THE DATA:
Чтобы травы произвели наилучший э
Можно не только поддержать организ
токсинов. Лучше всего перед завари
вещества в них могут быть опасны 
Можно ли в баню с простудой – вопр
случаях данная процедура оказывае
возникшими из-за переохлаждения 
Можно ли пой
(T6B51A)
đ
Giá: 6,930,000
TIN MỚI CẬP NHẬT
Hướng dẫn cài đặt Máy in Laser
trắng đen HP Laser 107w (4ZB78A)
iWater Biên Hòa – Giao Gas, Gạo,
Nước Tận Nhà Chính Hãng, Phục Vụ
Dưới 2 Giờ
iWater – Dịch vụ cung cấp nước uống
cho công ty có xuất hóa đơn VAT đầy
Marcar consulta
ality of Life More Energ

--

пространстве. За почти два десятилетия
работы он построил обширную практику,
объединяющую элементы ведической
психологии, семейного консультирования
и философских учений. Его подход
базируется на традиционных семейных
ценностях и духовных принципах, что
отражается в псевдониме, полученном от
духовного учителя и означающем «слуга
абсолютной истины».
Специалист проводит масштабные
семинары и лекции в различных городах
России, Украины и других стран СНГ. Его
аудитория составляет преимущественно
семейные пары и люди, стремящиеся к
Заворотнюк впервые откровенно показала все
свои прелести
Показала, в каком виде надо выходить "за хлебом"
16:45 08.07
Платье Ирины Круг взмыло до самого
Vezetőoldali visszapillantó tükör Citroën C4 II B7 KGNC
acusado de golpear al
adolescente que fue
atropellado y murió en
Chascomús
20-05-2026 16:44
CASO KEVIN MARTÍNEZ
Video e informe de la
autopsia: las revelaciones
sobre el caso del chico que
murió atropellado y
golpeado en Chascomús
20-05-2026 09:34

WORK INSTRUCTIONS:
Take each line in the listing that has the word "iWater" and copy it.

TASK RESULT:
iWater Biên Hòa – Giao Gas, Gạo,
iWater – Dịch vụ cung cấp nước uống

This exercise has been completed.